By now we’re all aware that last fall California adopted the “yes means yes” law.

Superficially it sounds like a good idea: consensual sex on campuses of colleges (public and private) that accept any financial aid funding from the state requires affirmative consent from both parties.

But as several of my IWF colleagues have noted in reality the law puts men in jeopardy of being labeled as rapists (here) by undermining due process (here and here). It perpetuates the dubious “rape culture” argument rather than honestly tackling the pervasive campus “hook-up” culture (here). The yes means yes law swings open the bedroom door to government micromanagement of our intimate relationships (here starting at 10.00 mins.) and does little if anything to reduce actual rapes on campus (here).

Now a group of college students wants to require that starting as early as kindergarten children be taught about sexual consent to combat “rape culture.” As Adan Salazar reports for reports,not all California college students agree:

An organization called Take Back The Campus, made up of students from three California colleges, has released a list of demands it says will help curb the incidence of campus sexual assaults.

“We recommend consent education in K-12,” one of the group’s three demands reads. “College is too late for people to learn about bodily autonomy and respect.” …

Take Back the Campus’ demands are essentially a culmination of liberal overkill following the passage of California’s “Yes means yes” law, a convoluted, excessive piece of legislation which requires “an affirmative, unambiguous and conscious decision” by all parties prior to engaging in sexual activity.

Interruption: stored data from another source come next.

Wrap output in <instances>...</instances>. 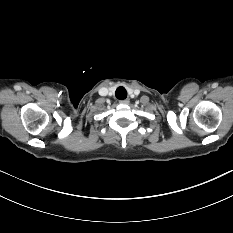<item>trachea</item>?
<instances>
[{"label": "trachea", "mask_w": 233, "mask_h": 233, "mask_svg": "<svg viewBox=\"0 0 233 233\" xmlns=\"http://www.w3.org/2000/svg\"><path fill=\"white\" fill-rule=\"evenodd\" d=\"M115 95L117 99L123 100V99H126L127 97V91L124 87H118Z\"/></svg>", "instance_id": "3493384b"}]
</instances>
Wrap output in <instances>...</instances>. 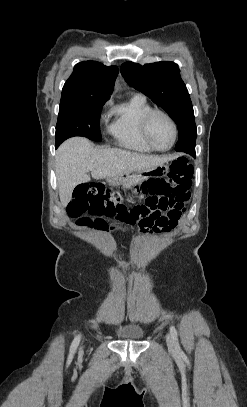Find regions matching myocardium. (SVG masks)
<instances>
[{"instance_id": "obj_1", "label": "myocardium", "mask_w": 247, "mask_h": 407, "mask_svg": "<svg viewBox=\"0 0 247 407\" xmlns=\"http://www.w3.org/2000/svg\"><path fill=\"white\" fill-rule=\"evenodd\" d=\"M155 115H161V116L165 117L172 125V128H173V140H172L171 144L167 148H159V147H157L150 138L149 124H150L151 119ZM140 128H141L142 137H143L144 141L146 142V144L152 150L158 151V152H165V151L170 150L174 146V144L176 143V140H177V137H178V127H177V124H176L175 120L173 119V117L170 114H168L167 112H165L163 110H160V109H151L149 112H147L143 116V118L141 120Z\"/></svg>"}]
</instances>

Of course there is good reason for parents to be concerned.

One UC Santa Barbara biological science major told Campus Reform she thought “Kids that age shouldn’t be exposed to material like that.”

“A lot of sex ed can be either biased or incorrect, so with that kind of misinformation, it could be pretty damaging to a seven-year-old and their views on sex and relationships later in life,” student Aaron Fulcher expressed.

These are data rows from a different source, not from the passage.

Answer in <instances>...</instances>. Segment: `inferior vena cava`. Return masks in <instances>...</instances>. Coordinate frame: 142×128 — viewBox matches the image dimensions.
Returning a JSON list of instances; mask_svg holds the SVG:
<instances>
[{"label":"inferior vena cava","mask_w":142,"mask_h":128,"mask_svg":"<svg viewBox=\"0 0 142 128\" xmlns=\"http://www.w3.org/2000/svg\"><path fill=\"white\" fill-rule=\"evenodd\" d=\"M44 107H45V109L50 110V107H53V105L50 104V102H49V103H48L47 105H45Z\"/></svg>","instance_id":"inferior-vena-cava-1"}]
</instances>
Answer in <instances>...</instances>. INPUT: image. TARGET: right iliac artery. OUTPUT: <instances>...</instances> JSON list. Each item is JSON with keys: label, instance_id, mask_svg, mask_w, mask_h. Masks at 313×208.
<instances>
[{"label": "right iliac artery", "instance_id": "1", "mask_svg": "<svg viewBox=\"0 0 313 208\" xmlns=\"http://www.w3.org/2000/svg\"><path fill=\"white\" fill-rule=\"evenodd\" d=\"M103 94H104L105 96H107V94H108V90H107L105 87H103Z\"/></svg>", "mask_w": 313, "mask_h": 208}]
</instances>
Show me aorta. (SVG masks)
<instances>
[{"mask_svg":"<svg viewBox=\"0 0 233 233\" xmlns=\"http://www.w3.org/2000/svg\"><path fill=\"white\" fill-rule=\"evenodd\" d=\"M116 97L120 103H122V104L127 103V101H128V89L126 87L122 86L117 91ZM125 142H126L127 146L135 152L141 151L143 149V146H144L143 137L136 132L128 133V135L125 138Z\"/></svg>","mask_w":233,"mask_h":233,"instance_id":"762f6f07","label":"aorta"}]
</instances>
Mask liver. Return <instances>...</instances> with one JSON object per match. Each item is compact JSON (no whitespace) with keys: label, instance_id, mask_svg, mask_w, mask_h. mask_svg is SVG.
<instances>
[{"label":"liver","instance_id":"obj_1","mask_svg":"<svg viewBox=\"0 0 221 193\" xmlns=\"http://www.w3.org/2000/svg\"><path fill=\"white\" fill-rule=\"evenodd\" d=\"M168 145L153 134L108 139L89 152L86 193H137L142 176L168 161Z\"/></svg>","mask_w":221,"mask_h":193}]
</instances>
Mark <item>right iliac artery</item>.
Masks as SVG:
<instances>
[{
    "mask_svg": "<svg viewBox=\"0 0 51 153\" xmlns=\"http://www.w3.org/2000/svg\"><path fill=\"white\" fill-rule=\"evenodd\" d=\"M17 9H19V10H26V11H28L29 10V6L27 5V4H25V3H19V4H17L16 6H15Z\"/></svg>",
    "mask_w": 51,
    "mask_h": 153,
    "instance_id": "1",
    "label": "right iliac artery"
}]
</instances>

California isn’t the only place where activists, under the guise of sensitivity and diversity education, are trying to advance a sex ed agenda in schools starting with five-year-olds.

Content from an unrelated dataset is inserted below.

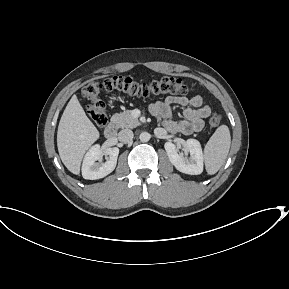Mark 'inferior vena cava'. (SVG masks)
<instances>
[{"mask_svg":"<svg viewBox=\"0 0 289 289\" xmlns=\"http://www.w3.org/2000/svg\"><path fill=\"white\" fill-rule=\"evenodd\" d=\"M119 141L123 143H129L133 139V132L130 129H123L118 133Z\"/></svg>","mask_w":289,"mask_h":289,"instance_id":"obj_1","label":"inferior vena cava"}]
</instances>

This is yet another reason why parental choice in education is so critically important. Public schools rarely oppose any political agenda that comes with state or federal dollars attached.

Parents who disagree with the politicizing and increasing attempts to sexualize their children should have other quality options available. Once schools start losing students—and their education funding—over indoctrination attempts, they will have powerful incentives to push back and keep sex ed where it really belongs: with children’s parents.